Diagnosis: Congenital hepatic fibrosis (CHF)
• Congenital hepatic fibrosis (CHF) is one of the fibropolycystic liver diseases, which stems from abnormalities of remodeling and maturation of the embryonic bile duct plates (ductal plate malformations or DPMs).
• The characteristic pathology includes numerous bile ducts of irregular contour, angulation, and dilatation (sometimes with bile) embedded in portal and periportal fibrosis, with interspersed normal lobules of liver parenchyma.
• CHF is a cause of portal hypertension in pediatrics, with well preserved synthetic function.
• The presentation of CHF may be in infants (organomegaly, respiratory distress, systemic hypertension), juvenile form (portal hypertension with hepatosplenomegaly and/or bleeding varices) or may be asymptomatic.

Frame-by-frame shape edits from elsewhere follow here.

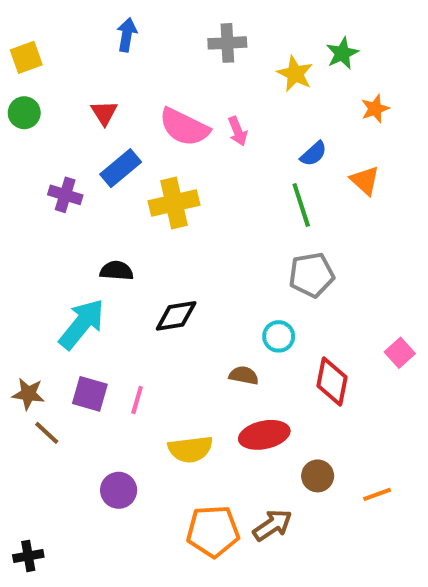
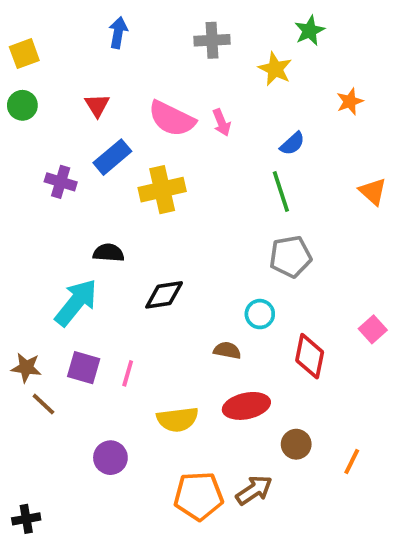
green star: (342, 53) -> (310, 31), moved
orange triangle: (365, 180) -> (373, 191), moved
orange line: (377, 494) -> (352, 461), turned -44

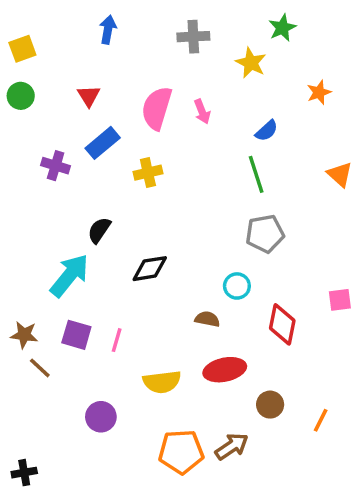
pink semicircle: (172, 119) -> (157, 108), turned 81
yellow cross: (162, 190) -> (148, 173), size x0.7
black semicircle: (109, 253) -> (99, 230), turned -60
pink square: (373, 329) -> (340, 300), turned 35

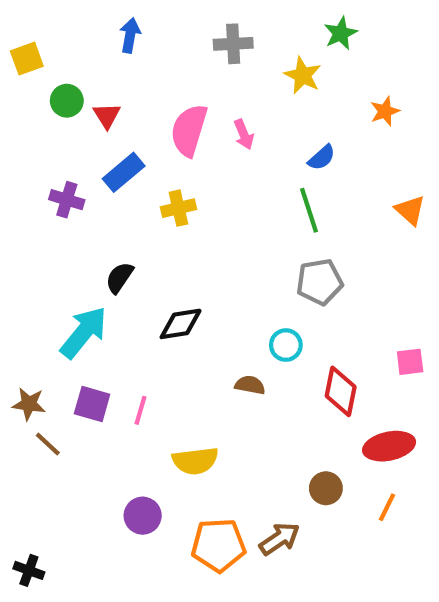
green circle: (21, 96) -> (67, 101), moved
red ellipse: (225, 370) -> (389, 446), moved
purple circle: (101, 417) -> (143, 516), moved
black cross: (24, 473) -> (29, 570), turned 30

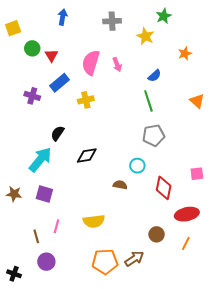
pink line: (141, 410) -> (56, 226), moved
brown line: (48, 444) -> (36, 236), moved, turned 32
purple circle: (143, 516) -> (46, 262), moved

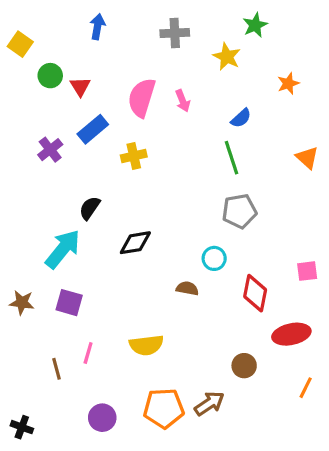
yellow square: (13, 28) -> (20, 44), turned -35
purple cross: (32, 96) -> (50, 150), turned 35
orange line: (186, 243) -> (306, 388), moved
purple circle: (46, 262) -> (102, 418), moved

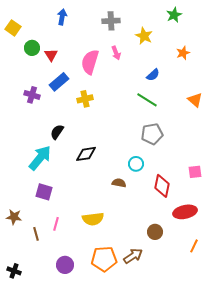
green star: (255, 25) -> (174, 15), moved
pink arrow: (183, 101) -> (116, 53), moved
purple cross: (50, 150) -> (32, 95), turned -35
green line: (231, 158) -> (147, 100), turned -40
brown star: (22, 303) -> (14, 217), moved

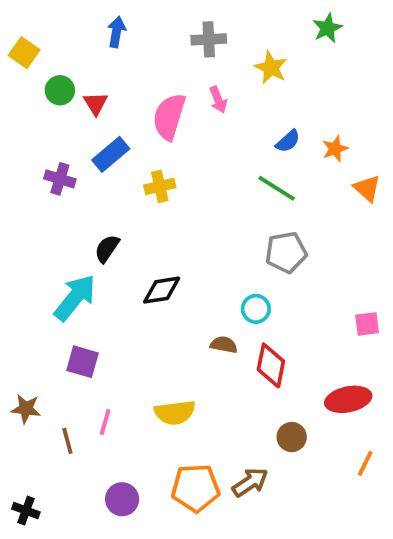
orange star: (183, 53) -> (335, 149), moved
red diamond: (162, 186) -> (271, 365), moved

• CHF is considered a variant of autosomal recessive polycystic kidney disease (ARPKD) in which mutation of the PKHD gene that encodes fibrocystin/polyductin on the bile duct epithelial primary cilium contributes to the abnormal remodeling of the bile duct plates.
• Routine serum liver function tests are typically normal in CHF, although alkaline phosphatise occasionally is elevated.
• Patients with CHF are not jaundiced and there is no histological cholestasis (except for the occasional inspissated bile seen in the ductal plate malformations).